First, I sat my model, Dani, beside my living room window to take advantage of the lovely light coming in; she was flinging her hair back when I snapped the shutter. I like the inward-looking expression she had. So often I find the photos that are the most un-posed are the best. Now that I had a reference to draw from, I did the next logical thing: I looked for a frame.
You might not think that the next logical thing would be to find a frame, but for me it is. They’re costly and I do my best to reuse and recycle them; in my case ‘reclycling’ means the old art goes out and the new art goes in. The frame I chose was one I found in a thrift store and I just love it. It’s rather long and narrow and is carved with some scrolls; it’s somewhat feminine. I’d been saving it for just the right artwork and this one fit the bill.
Now that I had the frame, I designed the drawing to fit it by making it long and narrow. I mirrored the frame’s design by adding a small border around the main image. To do that, I used some tricks. You can buy very narrow masking tape at art stores; I had some that was just 1/16th of an inch wide. I masked off my paper with one ince green tape for the outside edge and used the thin tape to designate the border. It worked like a charm.
On to paper and pencils: I used a full range of pencils, from 2H to 8B, but I’m never happy with the darks made by pencils. The softer ones, say from about 7B, start getting waxy and the sheen and texture from them is very different from the harder leads. I decided to use a carbon pencil for the darkest darks. A carbon pencil is a cross between charcoal and graphite and is really dark. Use caution; it doesn’t erase very well.
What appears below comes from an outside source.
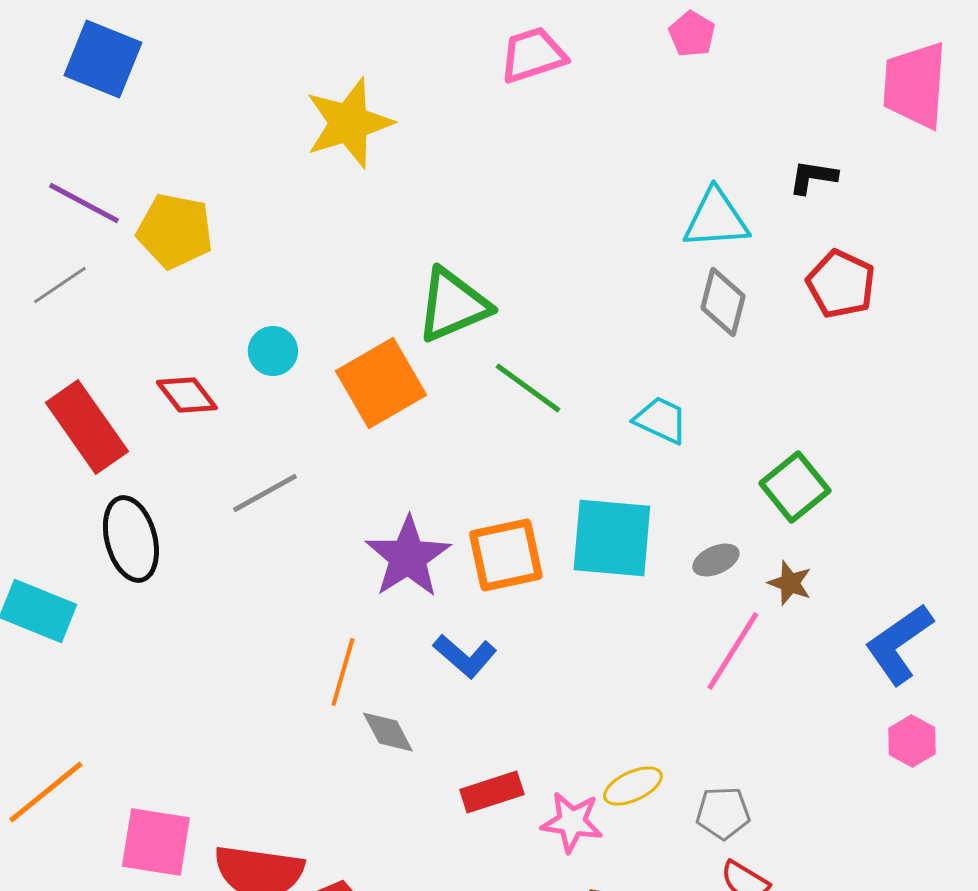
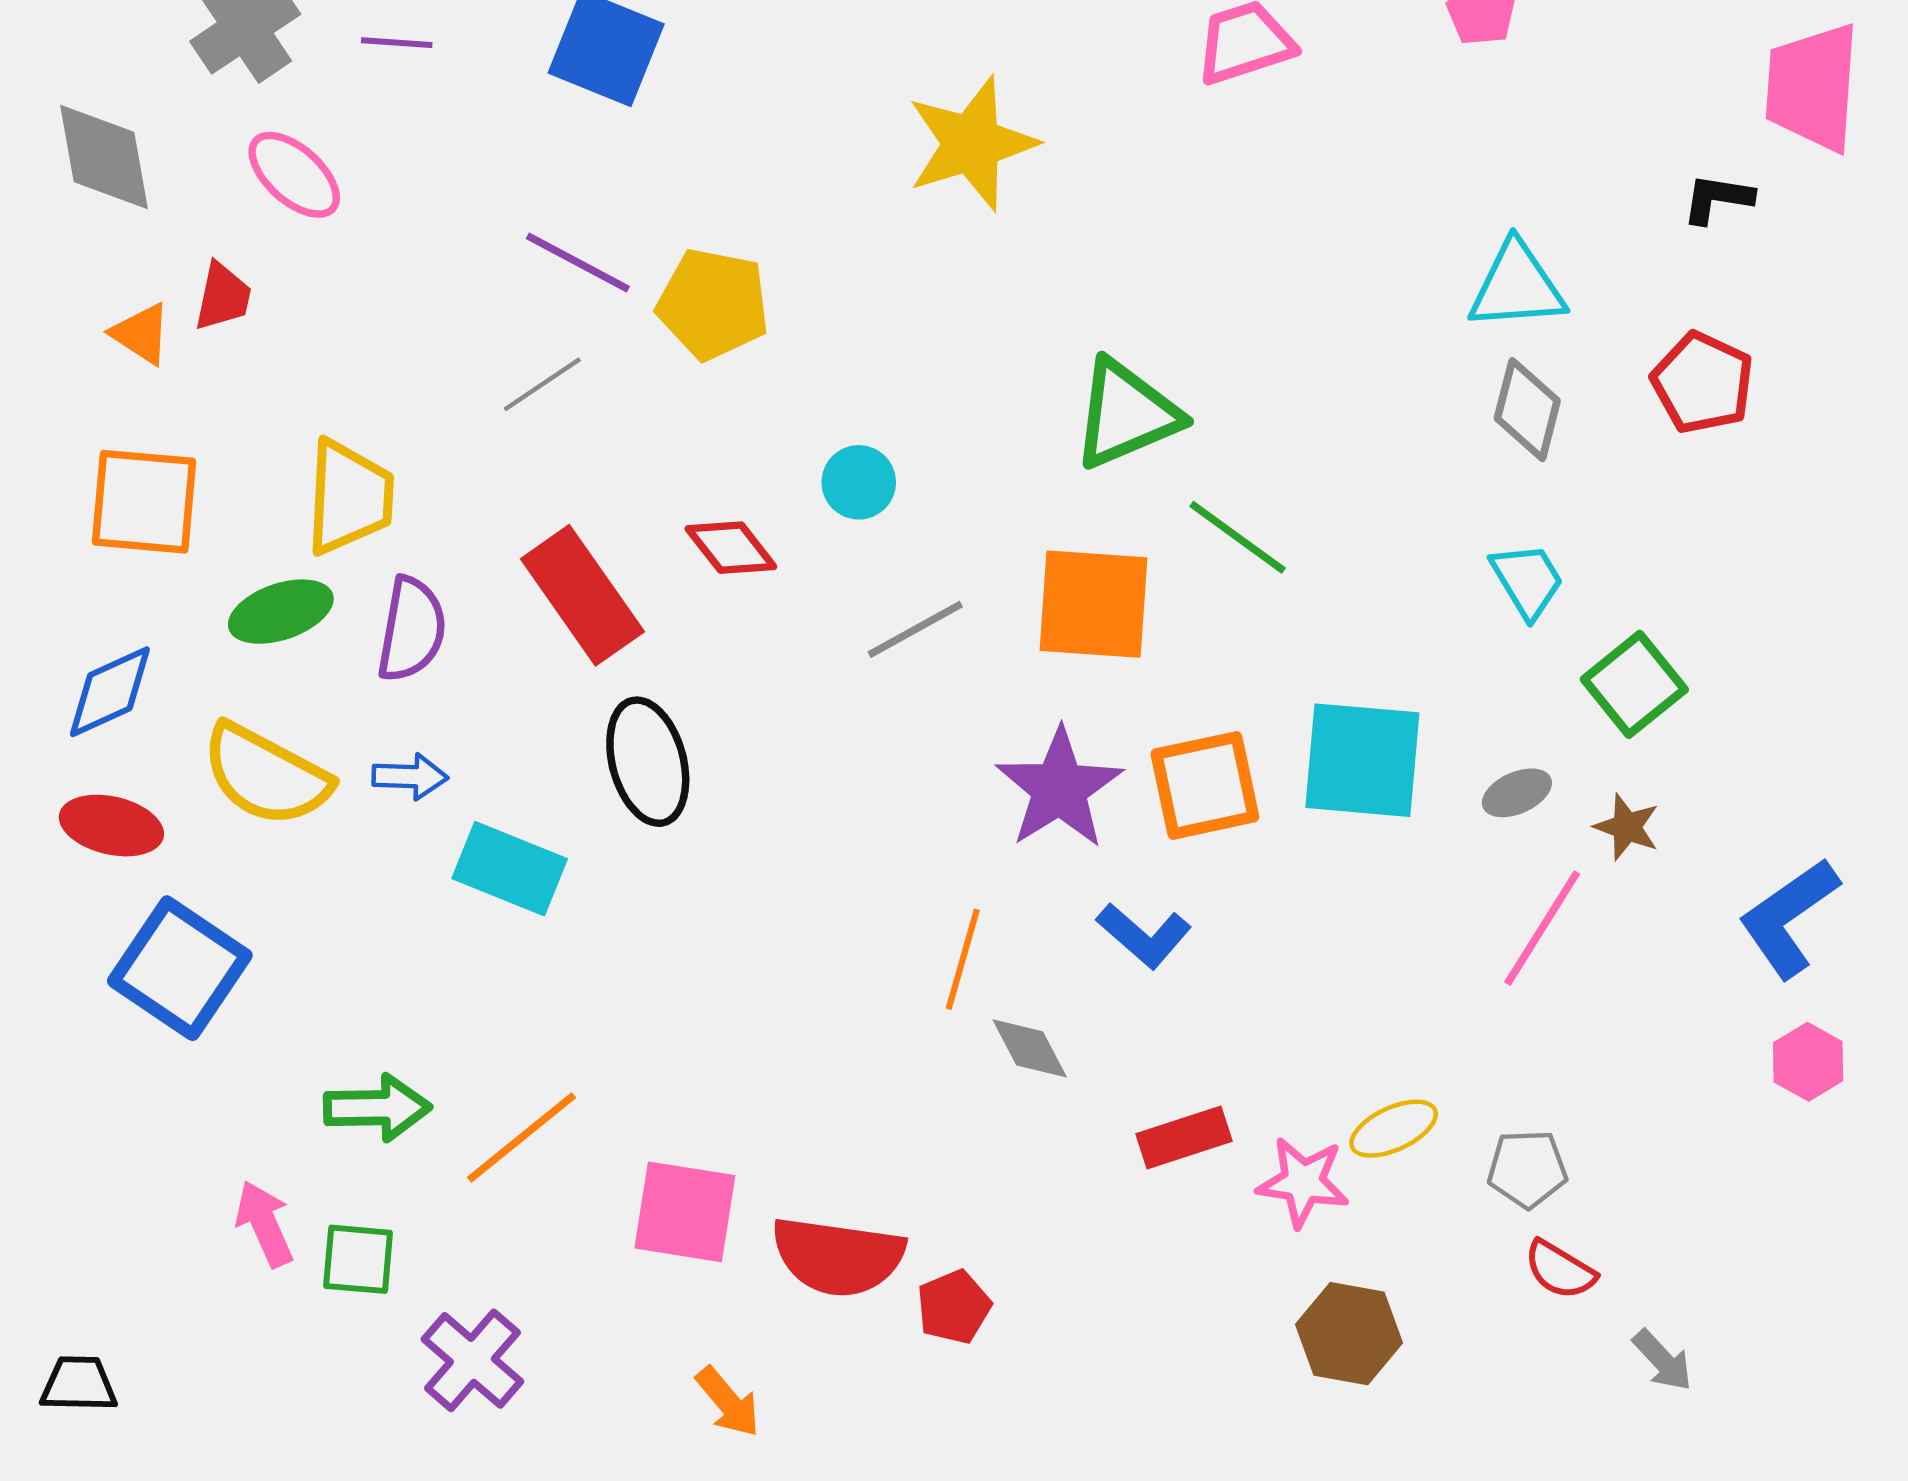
black L-shape: (813, 177) -> (1717, 199), moved
orange square: (381, 383) -> (1093, 604), moved, turned 34
cyan trapezoid: (661, 420) -> (1527, 580), moved, turned 34
gray line: (265, 493) -> (915, 629), moved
For the paper, I experimented with Arches hot press 140 lb watercolour paper...and I didn’t like it. I wanted this drawing to be pretty meticulous with soft gradations and areas that appeared flat, meaning no pencil lines showed. The paper had little bumps that grabbed extra graphite and made her look like she had freckles. It looks okay from a distance, but from an arm’s length away it was frustrating.
The drawing itself was enjoyable to do. Her hair required extra attention because it played such a prominent role. I had to knuckle down and really study curls and tangles and fly-aways – I couldn’t just draw lots of wavy lines and call it done. Once finished, only one step remained: titling it. I pondered it one evening and went to bed. When I woke up the next morning, I had it: Dream Life.